И все-таки – вот упорство – он бы не подписался под формулой, что надо жить, как пишешь, и писать, как живешь. Напротив, по Пушкину следует (здесь имеется несколько уровней сознания в отношениях человека с Поэтом, и мы сейчас поднимаемся на новую ступень), что Поэт живет совершенно не так, как пишет, а пишет не так, как живет. Не какие-то балы и интриги, тщеславие и малодушие в нем тогда ничтожны, а все его естество, доколе оно существует, включая самые благородные мысли, включая самые стихи в их эмпирической данности, – не имеет значения и находится в противоречии с верховной силой, что носит имя Поэт. “Бежит он, дикий и суровый…” Какая там диэтика – аскеза, не оставляющая камня на камне от того, что еще связано узами человеческой плоти. Пушкин (страшно сказать!) воспроизводит самооценку святого. Святой о себе объявляет в сокрушении сердца, что он последний грешник – “и меж детей ничтожных мира, быть может, всех ничтожней он”. Даже еще прямее – без “быть может”. Это не скромность и не гипербола, а реальное прикосновение святости, уже не принадлежащей человеку, сознающему ничтожность сосуда, в который она влита.
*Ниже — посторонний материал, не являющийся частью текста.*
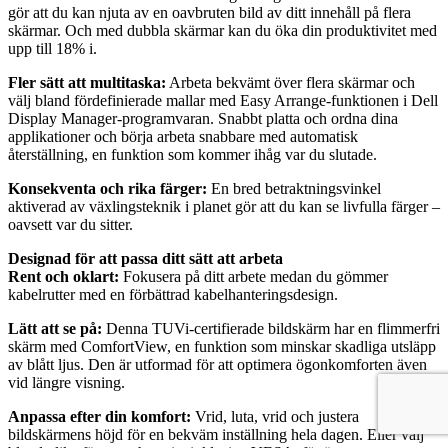
gör att du kan njuta av en oavbruten bild av ditt innehåll på flera
skärmar. Och med dubbla skärmar kan du öka din produktivitet med
upp till 18% i.
Fler sätt att multitaska:
Arbeta bekvämt över flera skärmar och
välj bland fördefinierade mallar med Easy Arrange-funktionen i Dell
Display Manager-programvaran. Snabbt platta och ordna dina
applikationer och börja arbeta snabbare med automatisk
återställning, en funktion som kommer ihåg var du slutade.
Konsekventa och rika färger:
En bred betraktningsvinkel
aktiverad av växlingsteknik i planet gör att du kan se livfulla färger –
oavsett var du sitter.
Designad för att passa ditt sätt att arbeta
Rent och oklart:
Fokusera på ditt arbete medan du gömmer
kabelrutter med en förbättrad kabelhanteringsdesign.
Lätt att se på:
Denna TUVi-certifierade bildskärm har en flimmerfri
skärm med ComfortView, en funktion som minskar skadliga utsläpp
av blått ljus. Den är utformad för att optimera ögonkomforten även
vid längre visning.
Anpassa efter din komfort:
Vrid, luta, vrid och justera
bildskärmens höjd för en bekväm inställning hela dagen. Eller välj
У пушкинского Поэта (в его крайнем, повторяю, наивысшем выражении) мы не находим лица – и это знаменательно. Куда подевались такие привычные нам гримасы, вертлявость, болтовня, куда исчезло все пушкинское в этой фигуре, которую и личностью не назовешь, настолько личность растоптана в ней вместе со всем человеческим? Если это – состояние, то мы видим перед собою какого-то истукана; если это – движение, то наблюдаем бурю, наводнение, сумасшествие. Попробуйте, суньтесь к Поэту: – Александр Сергеевич, здравствуйте! – не отзовется, не поймет, что это о нем речь – о нем, об этом пугале, что никого не видит, не слышит, с каменной лирой в руках?
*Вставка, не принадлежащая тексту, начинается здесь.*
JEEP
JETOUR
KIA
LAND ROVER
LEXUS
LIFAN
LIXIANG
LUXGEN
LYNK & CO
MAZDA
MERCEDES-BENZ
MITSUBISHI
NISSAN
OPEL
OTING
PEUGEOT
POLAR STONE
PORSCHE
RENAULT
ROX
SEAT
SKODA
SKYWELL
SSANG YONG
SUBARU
Аллегории, холодные условности нужны для того, чтобы хоть как-то, пунктиром, обозначить это, не поддающееся языку, пребывание в духе Поэзии. Мы достигли зенита в ее начертании, здесь кончается все живое, и только глухие символы стараются передать, что на таких вершинах лучше хранить молчание.
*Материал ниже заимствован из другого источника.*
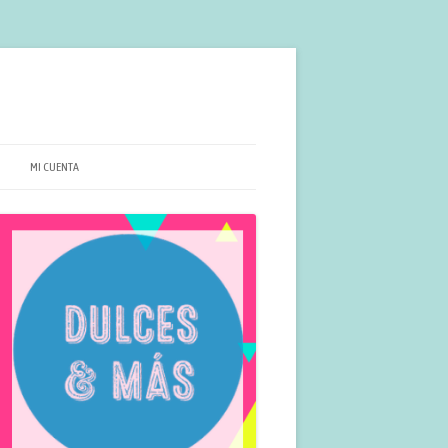
MI CUENTA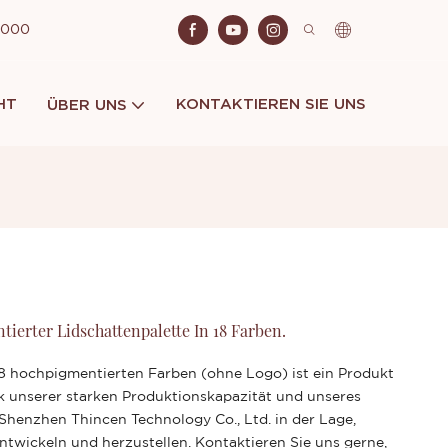
 2000
HT
KONTAKTIEREN SIE UNS
ÜBER UNS
erter Lidschattenpalette In 18 Farben.
18 hochpigmentierten Farben (ohne Logo) ist ein Produkt
 unserer starken Produktionskapazität und unseres
Shenzhen Thincen Technology Co., Ltd. in der Lage,
ntwickeln und herzustellen. Kontaktieren Sie uns gerne,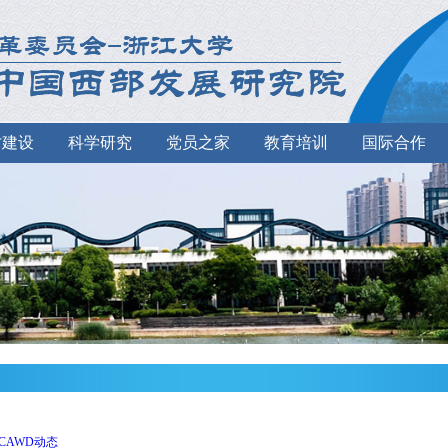
才建设
科学研究
党员之家
教育培训
国际合作
CAWD动态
“Зачем он дан был миру и что доказал собою?” – вопрошал Гоголь о Пушкине с присущей ему дотошностью в метафизической постановке вопросов. И сам же отвечал: “Пушкин дан был миру на то, чтобы доказать собою, что такое сам поэт, и ничего больше, – что такое поэт, взятый не под влиянием какого-нибудь времени или обстоятельств и не под условьем также собственного, личного характера, как человека, но в независимости ото всего; чтобы, если захочет потом какой-нибудь высший душевный анатомик разъять и объяснить себе, что такое в существе своем поэт… то чтобы он удовлетворен был, увидев это в Пушкине” (“В чем же, наконец, существо русской поэзии и в чем ее особенность”, 1846).
“В независимости ото всего”… Да, Пушкин показал нам Поэта во многих, исчерпывающих, вариациях, в том числе – в независимости ото всего, от мира, от жизни, от самого себя. Дойдя до этой черты, мы останавливаемся, оглушенные наступившей вмиг тишиной, бессильные как-либо выразить и пересказать словами чистую сущность Искусства, едва позволяющую себе накинуть феноменальный покров.